*RECORD SET*:
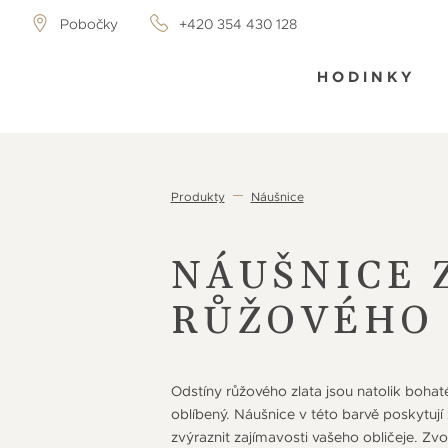
Pobočky
+420 354 430 128
HODINKY
Produkty
Náušnice
NÁUŠNICE 
RŮŽOVÉHO 
Odstíny růžového zlata jsou natolik bohaté,
oblíbený. Náušnice v této barvě poskytují
zvýraznit zajímavosti vašeho obličeje. Zvol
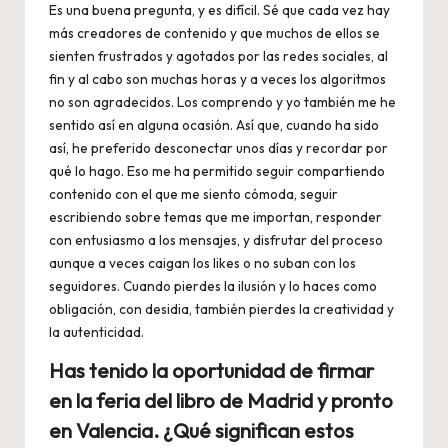
Es una buena pregunta, y es difícil. Sé que cada vez hay
más creadores de contenido y que muchos de ellos se
sienten frustrados y agotados por las redes sociales, al
fin y al cabo son muchas horas y a veces los algoritmos
no son agradecidos. Los comprendo y yo también me he
sentido así en alguna ocasión. Así que, cuando ha sido
así, he preferido desconectar unos días y recordar por
qué lo hago. Eso me ha permitido seguir compartiendo
contenido con el que me siento cómoda, seguir
escribiendo sobre temas que me importan, responder
con entusiasmo a los mensajes, y disfrutar del proceso
aunque a veces caigan los likes o no suban con los
seguidores. Cuando pierdes la ilusión y lo haces como
obligación, con desidia, también pierdes la creatividad y
la autenticidad.
Has tenido la oportunidad de firmar
en la feria del libro de Madrid y pronto
en Valencia. ¿Qué significan estos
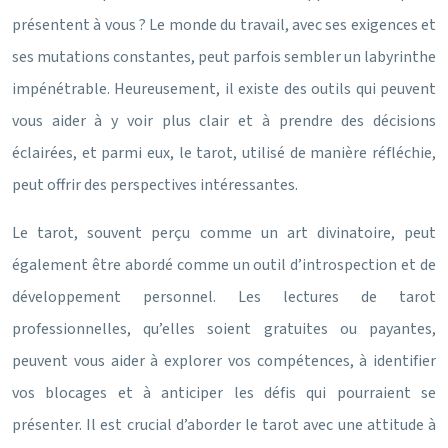
présentent à vous ? Le monde du travail, avec ses exigences et
ses mutations constantes, peut parfois sembler un labyrinthe
impénétrable. Heureusement, il existe des outils qui peuvent
vous aider à y voir plus clair et à prendre des décisions
éclairées, et parmi eux, le tarot, utilisé de manière réfléchie,
peut offrir des perspectives intéressantes.
Le tarot, souvent perçu comme un art divinatoire, peut
également être abordé comme un outil d’introspection et de
développement personnel. Les lectures de tarot
professionnelles, qu’elles soient gratuites ou payantes,
peuvent vous aider à explorer vos compétences, à identifier
vos blocages et à anticiper les défis qui pourraient se
présenter. Il est crucial d’aborder le tarot avec une attitude à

*WHAT YOU WILL DO*:
Leave out the images and transcribe all the records exactly.

*EXPECTED ANSWER*:
Pobočky
+420 354 430 128
HODINKY
Produkty
Náušnice
NÁUŠNICE 
RŮŽOVÉHO 
Odstíny růžového zlata jsou natolik bohaté,
oblíbený. Náušnice v této barvě poskytují
zvýraznit zajímavosti vašeho obličeje. Zvol
Es una buena pregunta, y es difícil. Sé que cada vez hay
más creadores de contenido y que muchos de ellos se
sienten frustrados y agotados por las redes sociales, al
fin y al cabo son muchas horas y a veces los algoritmos
no son agradecidos. Los comprendo y yo también me he
sentido así en alguna ocasión. Así que, cuando ha sido
así, he preferido desconectar unos días y recordar por
qué lo hago. Eso me ha permitido seguir compartiendo
contenido con el que me siento cómoda, seguir
escribiendo sobre temas que me importan, responder
con entusiasmo a los mensajes, y disfrutar del proceso
aunque a veces caigan los likes o no suban con los
seguidores. Cuando pierdes la ilusión y lo haces como
obligación, con desidia, también pierdes la creatividad y
la autenticidad.
Has tenido la oportunidad de firmar
en la feria del libro de Madrid y pronto
en Valencia. ¿Qué significan estos
présentent à vous ? Le monde du travail, avec ses exigences et
ses mutations constantes, peut parfois sembler un labyrinthe
impénétrable. Heureusement, il existe des outils qui peuvent
vous aider à y voir plus clair et à prendre des décisions
éclairées, et parmi eux, le tarot, utilisé de manière réfléchie,
peut offrir des perspectives intéressantes.
Le tarot, souvent perçu comme un art divinatoire, peut
également être abordé comme un outil d’introspection et de
développement personnel. Les lectures de tarot
professionnelles, qu’elles soient gratuites ou payantes,
peuvent vous aider à explorer vos compétences, à identifier
vos blocages et à anticiper les défis qui pourraient se
présenter. Il est crucial d’aborder le tarot avec une attitude à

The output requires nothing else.